Scan the data below for the string "this". Show every line where it turns up.

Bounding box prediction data

*** Block opens ***

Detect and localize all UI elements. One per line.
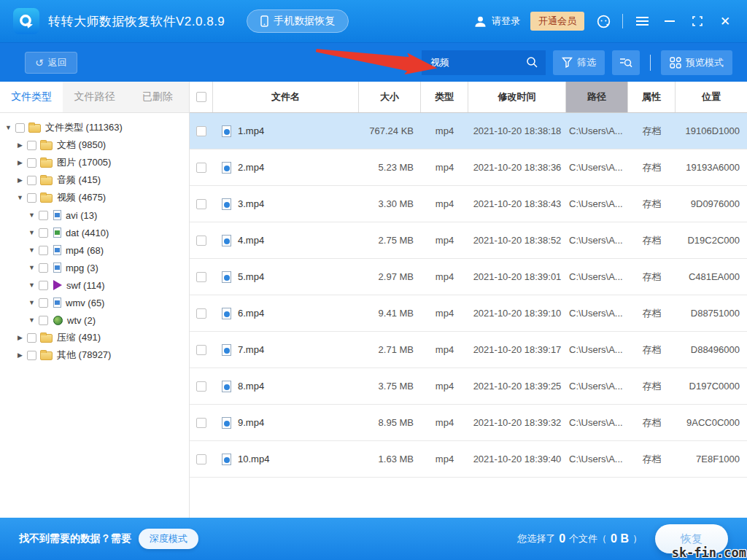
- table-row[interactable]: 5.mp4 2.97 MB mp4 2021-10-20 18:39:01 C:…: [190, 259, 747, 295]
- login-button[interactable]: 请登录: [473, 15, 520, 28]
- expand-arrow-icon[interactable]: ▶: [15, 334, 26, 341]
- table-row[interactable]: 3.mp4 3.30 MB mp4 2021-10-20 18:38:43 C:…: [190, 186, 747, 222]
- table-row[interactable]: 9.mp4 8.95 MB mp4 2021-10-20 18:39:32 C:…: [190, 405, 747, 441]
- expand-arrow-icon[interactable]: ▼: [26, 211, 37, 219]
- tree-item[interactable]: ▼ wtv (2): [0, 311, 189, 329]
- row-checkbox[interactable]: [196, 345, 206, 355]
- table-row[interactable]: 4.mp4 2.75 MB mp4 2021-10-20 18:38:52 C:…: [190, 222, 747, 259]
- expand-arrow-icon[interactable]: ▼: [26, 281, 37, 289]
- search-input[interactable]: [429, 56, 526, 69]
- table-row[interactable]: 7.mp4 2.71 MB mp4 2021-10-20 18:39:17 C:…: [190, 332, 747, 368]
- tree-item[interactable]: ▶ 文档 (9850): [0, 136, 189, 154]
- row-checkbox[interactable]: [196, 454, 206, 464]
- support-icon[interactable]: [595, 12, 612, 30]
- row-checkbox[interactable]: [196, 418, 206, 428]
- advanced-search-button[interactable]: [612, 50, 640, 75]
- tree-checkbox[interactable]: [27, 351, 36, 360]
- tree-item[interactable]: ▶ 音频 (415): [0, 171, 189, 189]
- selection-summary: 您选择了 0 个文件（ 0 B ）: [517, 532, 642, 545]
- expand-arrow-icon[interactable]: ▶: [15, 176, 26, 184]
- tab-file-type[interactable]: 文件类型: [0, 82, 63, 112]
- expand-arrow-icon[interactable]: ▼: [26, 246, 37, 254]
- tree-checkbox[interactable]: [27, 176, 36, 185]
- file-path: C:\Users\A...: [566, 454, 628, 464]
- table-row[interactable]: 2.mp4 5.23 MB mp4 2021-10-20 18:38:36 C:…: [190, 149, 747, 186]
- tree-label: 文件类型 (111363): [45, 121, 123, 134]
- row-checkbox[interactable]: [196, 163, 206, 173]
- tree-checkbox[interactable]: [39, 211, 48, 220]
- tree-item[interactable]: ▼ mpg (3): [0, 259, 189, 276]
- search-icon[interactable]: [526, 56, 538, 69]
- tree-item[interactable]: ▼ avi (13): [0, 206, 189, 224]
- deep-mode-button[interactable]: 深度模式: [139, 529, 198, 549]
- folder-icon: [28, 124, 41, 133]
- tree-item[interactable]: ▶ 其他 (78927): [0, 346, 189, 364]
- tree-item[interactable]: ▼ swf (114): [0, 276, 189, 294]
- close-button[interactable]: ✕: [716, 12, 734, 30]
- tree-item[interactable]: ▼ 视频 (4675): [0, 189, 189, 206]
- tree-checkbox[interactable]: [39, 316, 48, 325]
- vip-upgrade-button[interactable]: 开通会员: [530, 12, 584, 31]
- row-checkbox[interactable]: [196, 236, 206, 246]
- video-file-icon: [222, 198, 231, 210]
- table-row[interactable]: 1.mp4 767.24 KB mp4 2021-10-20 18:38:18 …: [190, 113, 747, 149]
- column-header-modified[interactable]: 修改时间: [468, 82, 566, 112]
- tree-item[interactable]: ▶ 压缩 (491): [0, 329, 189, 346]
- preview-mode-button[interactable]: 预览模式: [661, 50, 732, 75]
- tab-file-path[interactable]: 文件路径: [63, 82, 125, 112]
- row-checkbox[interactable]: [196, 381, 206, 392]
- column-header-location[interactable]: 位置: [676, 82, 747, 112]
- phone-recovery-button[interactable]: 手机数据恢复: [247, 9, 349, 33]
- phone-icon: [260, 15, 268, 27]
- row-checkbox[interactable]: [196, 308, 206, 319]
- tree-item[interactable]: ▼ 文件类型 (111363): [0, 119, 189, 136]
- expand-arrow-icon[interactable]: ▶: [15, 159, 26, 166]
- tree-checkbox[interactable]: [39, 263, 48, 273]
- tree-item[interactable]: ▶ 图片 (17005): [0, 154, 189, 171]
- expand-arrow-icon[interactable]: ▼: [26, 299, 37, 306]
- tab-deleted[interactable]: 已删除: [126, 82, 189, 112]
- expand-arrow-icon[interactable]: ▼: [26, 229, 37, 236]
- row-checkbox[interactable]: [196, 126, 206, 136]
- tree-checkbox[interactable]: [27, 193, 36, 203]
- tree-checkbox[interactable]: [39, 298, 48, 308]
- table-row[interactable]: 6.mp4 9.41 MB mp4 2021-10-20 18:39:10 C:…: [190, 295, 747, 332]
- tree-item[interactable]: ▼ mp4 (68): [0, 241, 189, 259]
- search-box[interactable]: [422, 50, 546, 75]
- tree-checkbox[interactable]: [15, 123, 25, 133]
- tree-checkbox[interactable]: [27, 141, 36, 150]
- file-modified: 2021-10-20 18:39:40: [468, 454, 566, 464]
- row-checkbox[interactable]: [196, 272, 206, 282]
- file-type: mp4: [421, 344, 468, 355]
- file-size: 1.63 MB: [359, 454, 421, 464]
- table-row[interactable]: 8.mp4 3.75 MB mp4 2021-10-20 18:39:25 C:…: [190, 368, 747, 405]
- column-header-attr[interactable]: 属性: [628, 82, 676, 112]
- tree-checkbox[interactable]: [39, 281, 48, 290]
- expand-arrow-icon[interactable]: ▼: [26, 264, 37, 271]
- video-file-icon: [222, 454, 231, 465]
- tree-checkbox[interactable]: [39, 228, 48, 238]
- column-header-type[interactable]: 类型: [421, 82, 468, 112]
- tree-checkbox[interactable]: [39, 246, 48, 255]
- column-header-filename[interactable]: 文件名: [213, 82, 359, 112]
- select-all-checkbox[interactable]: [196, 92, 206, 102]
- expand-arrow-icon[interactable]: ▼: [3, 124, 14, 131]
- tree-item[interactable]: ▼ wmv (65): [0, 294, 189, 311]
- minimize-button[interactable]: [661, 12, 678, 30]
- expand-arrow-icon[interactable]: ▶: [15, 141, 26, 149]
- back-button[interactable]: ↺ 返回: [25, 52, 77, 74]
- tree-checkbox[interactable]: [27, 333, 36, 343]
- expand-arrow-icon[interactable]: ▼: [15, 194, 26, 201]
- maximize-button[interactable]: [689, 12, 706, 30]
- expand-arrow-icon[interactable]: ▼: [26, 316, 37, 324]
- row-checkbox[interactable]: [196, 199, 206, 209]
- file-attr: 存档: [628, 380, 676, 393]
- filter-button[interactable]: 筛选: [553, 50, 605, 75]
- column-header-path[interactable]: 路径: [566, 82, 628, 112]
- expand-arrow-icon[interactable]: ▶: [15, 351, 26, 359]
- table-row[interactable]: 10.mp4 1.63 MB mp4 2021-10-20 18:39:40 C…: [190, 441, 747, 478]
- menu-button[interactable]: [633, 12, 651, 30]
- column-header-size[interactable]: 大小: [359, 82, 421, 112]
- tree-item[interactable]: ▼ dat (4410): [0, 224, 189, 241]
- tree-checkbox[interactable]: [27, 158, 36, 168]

*** Block closes ***
*** Block opens ***

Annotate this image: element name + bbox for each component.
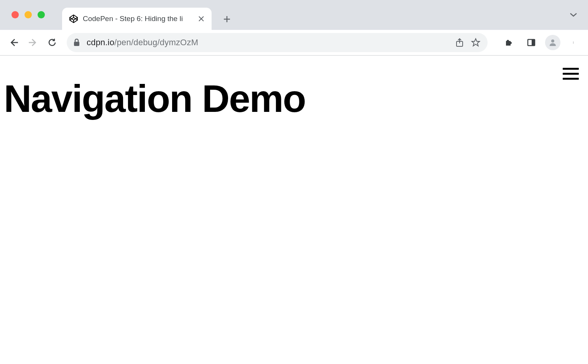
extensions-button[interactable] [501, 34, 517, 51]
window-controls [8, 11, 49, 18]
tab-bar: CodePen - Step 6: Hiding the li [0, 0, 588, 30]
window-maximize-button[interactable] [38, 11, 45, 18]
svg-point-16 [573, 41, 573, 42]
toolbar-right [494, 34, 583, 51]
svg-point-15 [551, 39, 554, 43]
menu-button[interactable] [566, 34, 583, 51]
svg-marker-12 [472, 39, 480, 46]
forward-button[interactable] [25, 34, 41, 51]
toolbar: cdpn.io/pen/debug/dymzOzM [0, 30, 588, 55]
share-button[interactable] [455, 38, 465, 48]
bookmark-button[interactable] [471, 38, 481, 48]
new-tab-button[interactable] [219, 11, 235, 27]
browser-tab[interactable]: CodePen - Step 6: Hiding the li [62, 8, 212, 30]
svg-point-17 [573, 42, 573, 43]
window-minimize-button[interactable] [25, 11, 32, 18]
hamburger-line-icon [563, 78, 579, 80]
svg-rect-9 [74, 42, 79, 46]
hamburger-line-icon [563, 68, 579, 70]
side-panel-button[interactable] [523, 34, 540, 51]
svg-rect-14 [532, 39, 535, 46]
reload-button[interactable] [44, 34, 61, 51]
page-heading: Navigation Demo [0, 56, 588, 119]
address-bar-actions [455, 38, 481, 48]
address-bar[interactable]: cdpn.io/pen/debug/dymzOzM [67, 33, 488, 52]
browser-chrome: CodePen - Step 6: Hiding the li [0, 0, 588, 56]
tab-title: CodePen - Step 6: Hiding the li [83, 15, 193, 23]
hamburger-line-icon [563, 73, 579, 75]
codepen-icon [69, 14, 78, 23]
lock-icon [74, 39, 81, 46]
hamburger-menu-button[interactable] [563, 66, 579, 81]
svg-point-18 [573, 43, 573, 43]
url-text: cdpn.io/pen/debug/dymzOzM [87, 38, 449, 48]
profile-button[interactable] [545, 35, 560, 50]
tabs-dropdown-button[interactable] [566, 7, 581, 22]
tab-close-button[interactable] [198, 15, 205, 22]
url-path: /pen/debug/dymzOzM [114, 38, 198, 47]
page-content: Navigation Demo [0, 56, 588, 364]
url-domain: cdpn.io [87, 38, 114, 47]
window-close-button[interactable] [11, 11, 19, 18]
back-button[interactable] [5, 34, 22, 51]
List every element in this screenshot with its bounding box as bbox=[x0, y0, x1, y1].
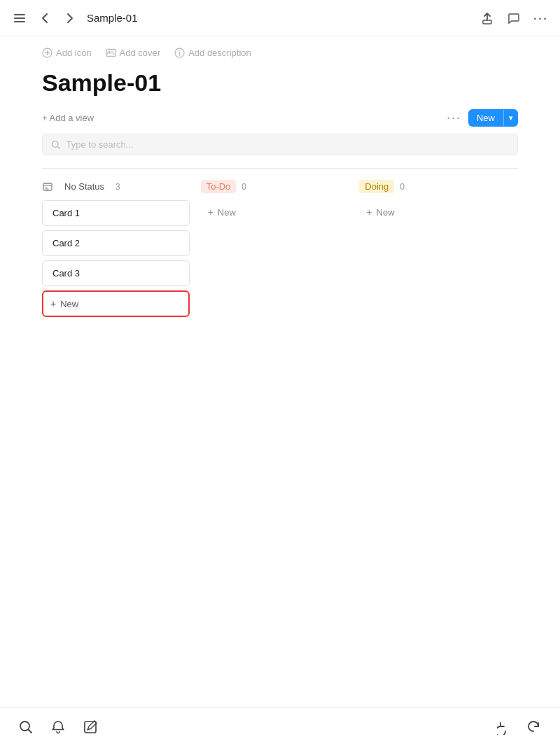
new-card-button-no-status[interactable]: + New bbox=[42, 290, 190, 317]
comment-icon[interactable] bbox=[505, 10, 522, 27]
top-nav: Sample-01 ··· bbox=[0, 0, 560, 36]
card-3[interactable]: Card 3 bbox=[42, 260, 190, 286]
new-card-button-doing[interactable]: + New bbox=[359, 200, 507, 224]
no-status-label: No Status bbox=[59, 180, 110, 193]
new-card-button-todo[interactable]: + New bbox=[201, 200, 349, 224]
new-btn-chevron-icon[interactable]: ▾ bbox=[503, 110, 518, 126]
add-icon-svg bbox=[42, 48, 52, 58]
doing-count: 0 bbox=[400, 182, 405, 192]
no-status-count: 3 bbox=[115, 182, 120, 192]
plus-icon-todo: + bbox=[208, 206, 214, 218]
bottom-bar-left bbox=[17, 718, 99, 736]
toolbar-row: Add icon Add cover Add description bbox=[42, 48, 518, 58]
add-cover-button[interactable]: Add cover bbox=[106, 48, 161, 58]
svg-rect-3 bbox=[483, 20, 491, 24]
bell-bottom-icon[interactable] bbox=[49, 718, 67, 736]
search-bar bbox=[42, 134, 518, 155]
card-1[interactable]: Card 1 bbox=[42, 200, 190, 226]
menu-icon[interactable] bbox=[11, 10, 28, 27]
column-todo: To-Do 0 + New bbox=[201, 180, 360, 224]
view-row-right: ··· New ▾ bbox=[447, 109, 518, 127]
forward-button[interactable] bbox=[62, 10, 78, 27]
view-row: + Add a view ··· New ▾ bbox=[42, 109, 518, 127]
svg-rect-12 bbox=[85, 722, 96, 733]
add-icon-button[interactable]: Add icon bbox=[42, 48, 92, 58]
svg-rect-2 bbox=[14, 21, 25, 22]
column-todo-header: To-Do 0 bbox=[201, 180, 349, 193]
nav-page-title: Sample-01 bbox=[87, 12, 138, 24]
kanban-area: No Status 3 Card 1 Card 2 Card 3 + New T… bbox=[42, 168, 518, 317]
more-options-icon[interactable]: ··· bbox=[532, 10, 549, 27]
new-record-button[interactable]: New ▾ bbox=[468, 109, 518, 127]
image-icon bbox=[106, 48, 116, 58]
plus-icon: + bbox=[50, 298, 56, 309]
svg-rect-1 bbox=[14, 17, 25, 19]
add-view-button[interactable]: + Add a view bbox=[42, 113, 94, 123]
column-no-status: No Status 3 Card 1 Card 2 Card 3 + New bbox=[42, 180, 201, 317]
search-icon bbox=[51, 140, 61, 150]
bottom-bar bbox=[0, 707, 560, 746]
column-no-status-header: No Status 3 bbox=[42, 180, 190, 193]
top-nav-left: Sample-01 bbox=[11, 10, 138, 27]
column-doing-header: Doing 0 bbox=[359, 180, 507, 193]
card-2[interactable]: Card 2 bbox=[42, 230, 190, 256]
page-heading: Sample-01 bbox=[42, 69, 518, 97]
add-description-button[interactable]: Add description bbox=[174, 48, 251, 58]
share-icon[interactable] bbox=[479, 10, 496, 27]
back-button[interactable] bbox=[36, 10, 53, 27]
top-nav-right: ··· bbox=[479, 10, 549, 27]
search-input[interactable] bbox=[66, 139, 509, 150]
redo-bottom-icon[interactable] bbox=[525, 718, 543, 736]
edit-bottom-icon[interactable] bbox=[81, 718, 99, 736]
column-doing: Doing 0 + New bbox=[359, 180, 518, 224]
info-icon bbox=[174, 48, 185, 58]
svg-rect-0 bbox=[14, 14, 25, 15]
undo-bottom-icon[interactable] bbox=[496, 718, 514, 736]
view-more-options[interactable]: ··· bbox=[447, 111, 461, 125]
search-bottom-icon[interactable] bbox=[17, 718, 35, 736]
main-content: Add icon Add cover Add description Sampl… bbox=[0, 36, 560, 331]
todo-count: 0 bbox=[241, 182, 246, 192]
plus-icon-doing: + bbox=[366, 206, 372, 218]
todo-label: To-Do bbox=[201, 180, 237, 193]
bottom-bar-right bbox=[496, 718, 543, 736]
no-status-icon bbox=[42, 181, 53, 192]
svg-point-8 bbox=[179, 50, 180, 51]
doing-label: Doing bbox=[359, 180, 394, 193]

*** Block closes ***
*** Block opens ***

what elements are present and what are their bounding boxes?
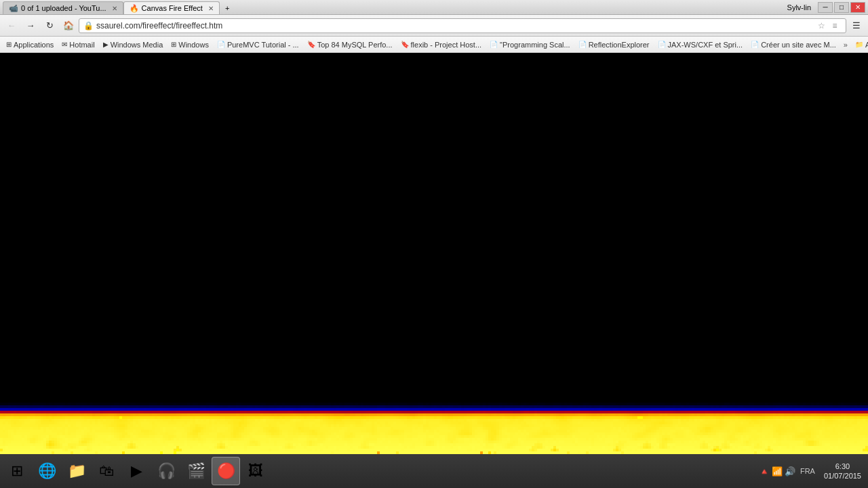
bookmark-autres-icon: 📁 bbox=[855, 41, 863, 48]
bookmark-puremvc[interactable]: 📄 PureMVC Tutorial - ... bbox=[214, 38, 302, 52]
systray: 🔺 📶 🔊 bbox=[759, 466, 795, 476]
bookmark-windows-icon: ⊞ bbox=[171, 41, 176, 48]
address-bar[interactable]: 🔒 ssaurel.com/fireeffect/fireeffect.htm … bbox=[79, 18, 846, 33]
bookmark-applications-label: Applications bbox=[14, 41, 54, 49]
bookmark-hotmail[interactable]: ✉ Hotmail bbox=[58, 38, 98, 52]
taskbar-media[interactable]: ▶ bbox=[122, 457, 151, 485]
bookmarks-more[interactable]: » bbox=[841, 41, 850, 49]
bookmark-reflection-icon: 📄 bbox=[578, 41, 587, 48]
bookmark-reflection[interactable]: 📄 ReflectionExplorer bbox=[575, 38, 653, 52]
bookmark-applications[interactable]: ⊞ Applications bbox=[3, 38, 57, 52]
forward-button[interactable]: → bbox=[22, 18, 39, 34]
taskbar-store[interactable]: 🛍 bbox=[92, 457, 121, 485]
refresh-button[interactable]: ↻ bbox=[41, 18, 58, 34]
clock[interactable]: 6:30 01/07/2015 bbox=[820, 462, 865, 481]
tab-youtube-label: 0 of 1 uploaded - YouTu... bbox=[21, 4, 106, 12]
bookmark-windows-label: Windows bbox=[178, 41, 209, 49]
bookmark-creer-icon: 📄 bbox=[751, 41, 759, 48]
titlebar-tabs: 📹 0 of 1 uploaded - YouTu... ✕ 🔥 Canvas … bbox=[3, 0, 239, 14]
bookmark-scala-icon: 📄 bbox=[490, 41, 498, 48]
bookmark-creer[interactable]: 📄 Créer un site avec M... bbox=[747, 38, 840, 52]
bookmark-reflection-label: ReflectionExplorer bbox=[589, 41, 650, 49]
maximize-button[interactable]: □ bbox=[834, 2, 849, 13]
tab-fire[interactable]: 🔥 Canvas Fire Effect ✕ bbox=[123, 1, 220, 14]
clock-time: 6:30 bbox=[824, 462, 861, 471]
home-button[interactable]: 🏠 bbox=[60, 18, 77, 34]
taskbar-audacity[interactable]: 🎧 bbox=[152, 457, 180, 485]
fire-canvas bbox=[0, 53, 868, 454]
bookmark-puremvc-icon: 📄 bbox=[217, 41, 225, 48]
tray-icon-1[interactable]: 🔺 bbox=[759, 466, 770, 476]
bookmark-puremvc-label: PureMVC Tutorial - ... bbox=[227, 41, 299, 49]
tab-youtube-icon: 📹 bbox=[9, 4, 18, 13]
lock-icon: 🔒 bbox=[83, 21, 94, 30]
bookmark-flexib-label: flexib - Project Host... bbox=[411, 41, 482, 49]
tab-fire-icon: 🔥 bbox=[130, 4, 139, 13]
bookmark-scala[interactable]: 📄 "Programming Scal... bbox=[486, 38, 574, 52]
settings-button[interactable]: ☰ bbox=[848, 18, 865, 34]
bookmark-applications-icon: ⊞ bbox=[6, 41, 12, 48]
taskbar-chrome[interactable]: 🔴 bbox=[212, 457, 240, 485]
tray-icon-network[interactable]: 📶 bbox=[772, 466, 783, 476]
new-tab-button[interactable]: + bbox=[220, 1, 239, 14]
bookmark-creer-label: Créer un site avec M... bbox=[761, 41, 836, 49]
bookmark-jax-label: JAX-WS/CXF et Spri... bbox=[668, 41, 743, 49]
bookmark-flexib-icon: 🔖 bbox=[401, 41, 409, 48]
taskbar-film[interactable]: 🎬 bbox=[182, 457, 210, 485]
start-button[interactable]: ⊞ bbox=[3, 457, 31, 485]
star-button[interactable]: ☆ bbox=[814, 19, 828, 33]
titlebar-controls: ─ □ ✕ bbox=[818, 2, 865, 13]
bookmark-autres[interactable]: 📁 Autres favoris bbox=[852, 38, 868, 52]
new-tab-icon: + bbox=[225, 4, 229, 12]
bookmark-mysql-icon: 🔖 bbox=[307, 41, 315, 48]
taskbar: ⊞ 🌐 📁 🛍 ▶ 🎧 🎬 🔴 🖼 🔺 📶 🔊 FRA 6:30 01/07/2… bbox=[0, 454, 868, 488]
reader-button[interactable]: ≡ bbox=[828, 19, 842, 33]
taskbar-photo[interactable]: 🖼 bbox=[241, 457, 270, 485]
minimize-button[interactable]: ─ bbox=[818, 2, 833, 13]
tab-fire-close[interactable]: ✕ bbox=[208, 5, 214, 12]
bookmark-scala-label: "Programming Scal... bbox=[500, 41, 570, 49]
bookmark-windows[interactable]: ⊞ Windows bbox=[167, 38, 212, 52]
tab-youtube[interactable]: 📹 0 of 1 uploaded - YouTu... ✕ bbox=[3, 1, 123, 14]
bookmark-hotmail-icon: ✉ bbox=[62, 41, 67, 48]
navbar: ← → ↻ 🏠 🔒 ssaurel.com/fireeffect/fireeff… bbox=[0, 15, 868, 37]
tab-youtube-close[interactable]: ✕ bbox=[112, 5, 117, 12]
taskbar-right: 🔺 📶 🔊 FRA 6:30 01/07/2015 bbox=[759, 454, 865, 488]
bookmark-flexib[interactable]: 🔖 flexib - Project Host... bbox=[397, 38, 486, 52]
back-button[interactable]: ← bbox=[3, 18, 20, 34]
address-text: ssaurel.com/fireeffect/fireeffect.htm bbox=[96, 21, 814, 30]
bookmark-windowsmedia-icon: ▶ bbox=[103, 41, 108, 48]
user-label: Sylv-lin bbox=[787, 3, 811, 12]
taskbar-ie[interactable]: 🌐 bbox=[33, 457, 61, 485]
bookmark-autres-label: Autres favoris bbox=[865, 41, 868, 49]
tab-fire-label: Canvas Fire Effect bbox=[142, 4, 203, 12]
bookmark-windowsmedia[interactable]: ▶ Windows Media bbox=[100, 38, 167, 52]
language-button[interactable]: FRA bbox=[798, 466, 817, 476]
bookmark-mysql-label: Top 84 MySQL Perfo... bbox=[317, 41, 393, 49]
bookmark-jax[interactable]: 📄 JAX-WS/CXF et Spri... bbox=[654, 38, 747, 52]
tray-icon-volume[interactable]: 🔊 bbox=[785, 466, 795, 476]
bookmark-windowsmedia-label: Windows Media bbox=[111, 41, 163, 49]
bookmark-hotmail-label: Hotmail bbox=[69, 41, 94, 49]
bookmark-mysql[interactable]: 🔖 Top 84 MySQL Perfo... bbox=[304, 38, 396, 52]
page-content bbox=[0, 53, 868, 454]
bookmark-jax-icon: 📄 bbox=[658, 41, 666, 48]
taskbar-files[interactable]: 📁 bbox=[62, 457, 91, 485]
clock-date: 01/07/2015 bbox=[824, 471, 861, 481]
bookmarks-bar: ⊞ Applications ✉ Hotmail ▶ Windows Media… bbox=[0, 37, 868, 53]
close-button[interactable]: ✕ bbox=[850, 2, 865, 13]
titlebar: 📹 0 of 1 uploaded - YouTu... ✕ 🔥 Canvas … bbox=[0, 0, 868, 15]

*** Block closes ***

Response area =>
Annotate this image: element name + bbox for each component.
List every element in this screenshot with its bounding box as bbox=[x0, y0, x1, y1].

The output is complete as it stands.